Incluso para quien buscaba formas escondidas en datos confusos, fueron necesarias decenas y, después, centenares de pruebas antes de que se precisaran los hábitos de la celdilla. Sobrevenían cosas singulares cuando Libchaber y el ingeniero aumentaban despacio la temperatura y el sistema pasaba de un equilibrio a otro. En ocasiones, comparecían frecuencias transitorias, se deslizaban lentamente por el diagrama espectral y desaparecían. En otras, pese a la geometría definida, se desarrollaban tres rollos en lugar de dos. Por consiguiente, ¿cómo sabrían lo que pasaba en realidad en el interior de la celdilla?
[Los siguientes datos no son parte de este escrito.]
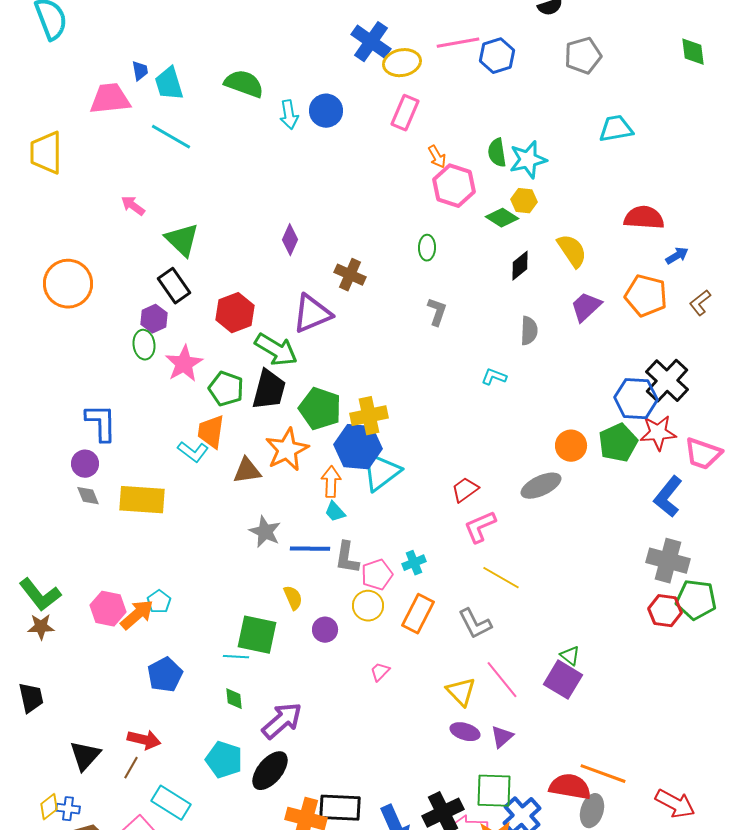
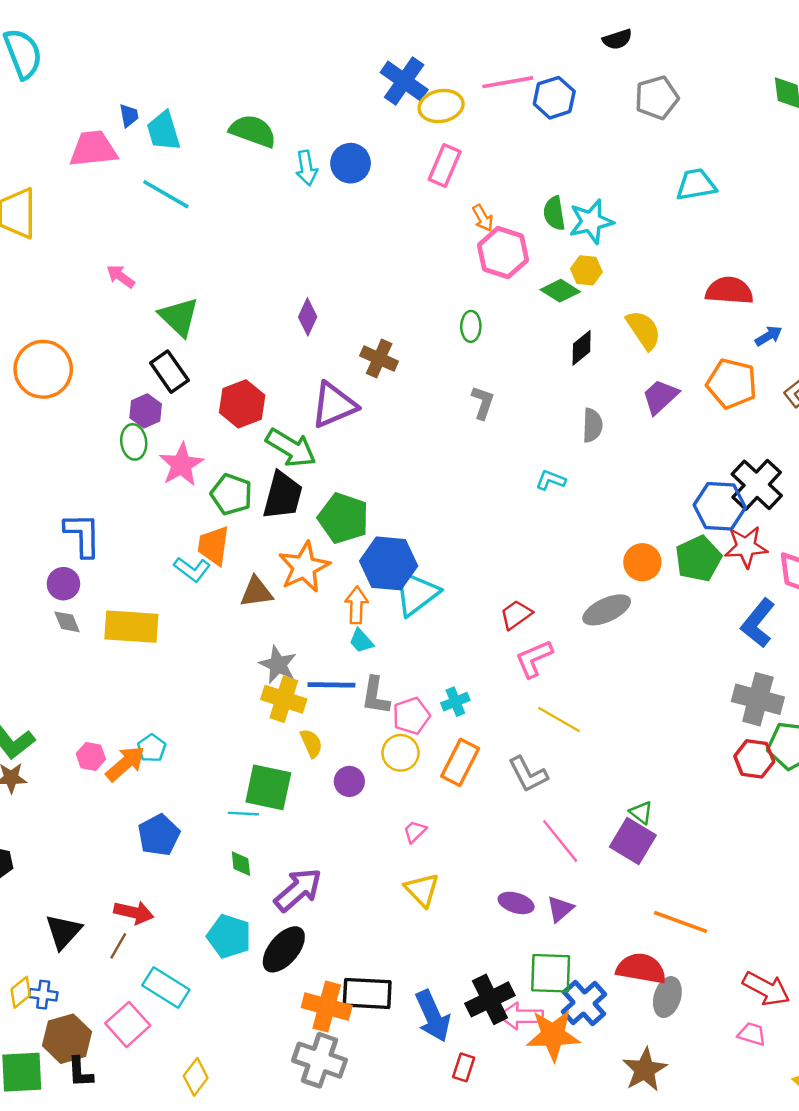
yellow cross: (369, 416) -> (284, 699), moved, turned 30
pink hexagon: (108, 609) -> (91, 756), size x0.7
yellow triangle: (461, 692) -> (422, 890), moved
orange line: (603, 774) -> (680, 922), moved

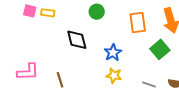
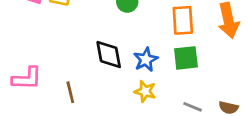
black diamond: (77, 40) -> (109, 54), moved
green square: (160, 49) -> (186, 58), moved, turned 30

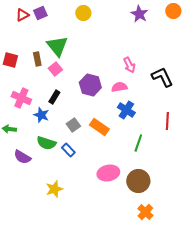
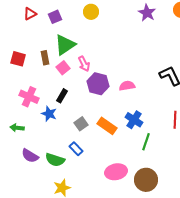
purple square: (40, 13) -> (55, 17), moved
green triangle: (57, 46) -> (65, 45), turned 35
pink arrow: (129, 65) -> (84, 64), moved
blue cross: (126, 110) -> (134, 120), moved
green semicircle: (46, 143) -> (55, 160), moved

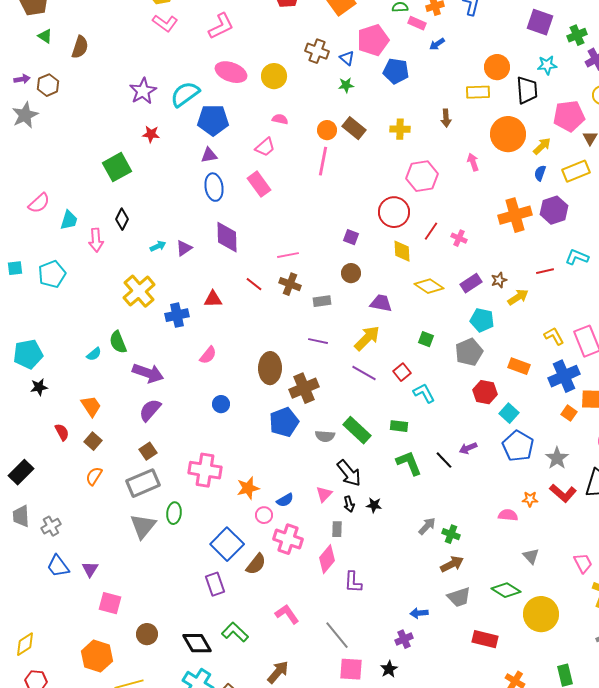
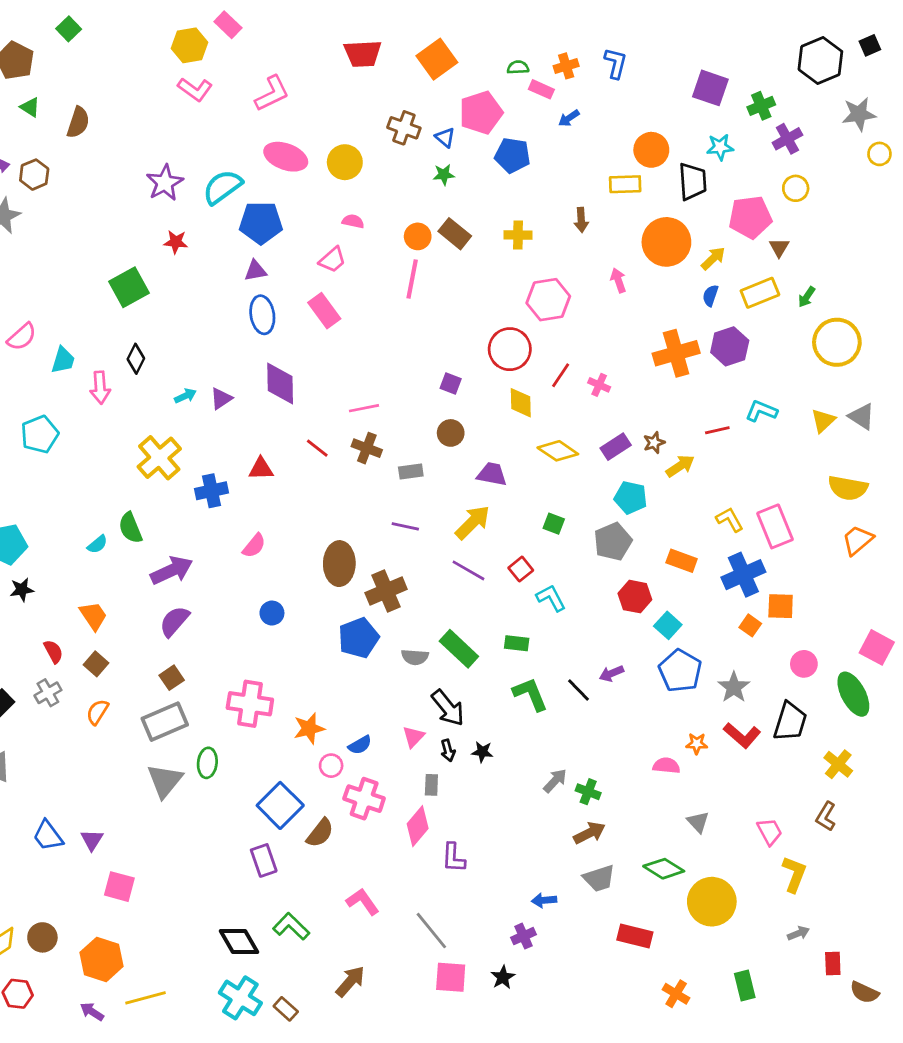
purple arrow: (148, 373) -> (172, 570), turned -44
gray cross: (51, 526) -> (48, 693), moved
brown circle: (147, 634) -> (42, 937), moved

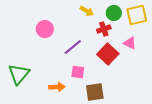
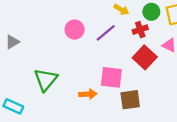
purple line: (73, 47) -> (106, 33), moved
pink square: (78, 72) -> (111, 77), size x1.5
E. Brotman / Adolph Predrag Cvitanović

DOS MODOS DE VER UNA BIFURCACIÓN. Cuando un experimento como el de Libchaber con la celda de convección produce una oscilación uniforme, la imagen de su espacio de fases es una curva, que se repite a intervalos regulares (arriba, izquierda). El experimentador que mida las frecuencias en los datos obtendrá un diagrama espectral con una púa acusada para este ritmo único. Después de una bifurcación de duplicación de período, el sistema describe dos curvas antes de repetirse de modo exacto (centro). Entonces el experimentador observa un nuevo ritmo de la mitad de la frecuencia —dos veces el período— del original. Las nuevas duplicaciones de período llenan el diagrama espectral con más púas.

Albert Libchaber

LOS DATOS DEL MUNDO REAL CONFIRMAN LA TEORÍA. Los diagramas espectrales de Libchaber mostraron la pauta precisa de la duplicación de período que la teoría había pronosticado. Las púas de las nuevas frecuencias se destacan con claridad sobre el ruido experimental. La teoría escalar de Feigenbaum predijo no sólo cuándo y dónde surgirían las nuevas frecuencias, sino también su fuerza, o sea su amplitud.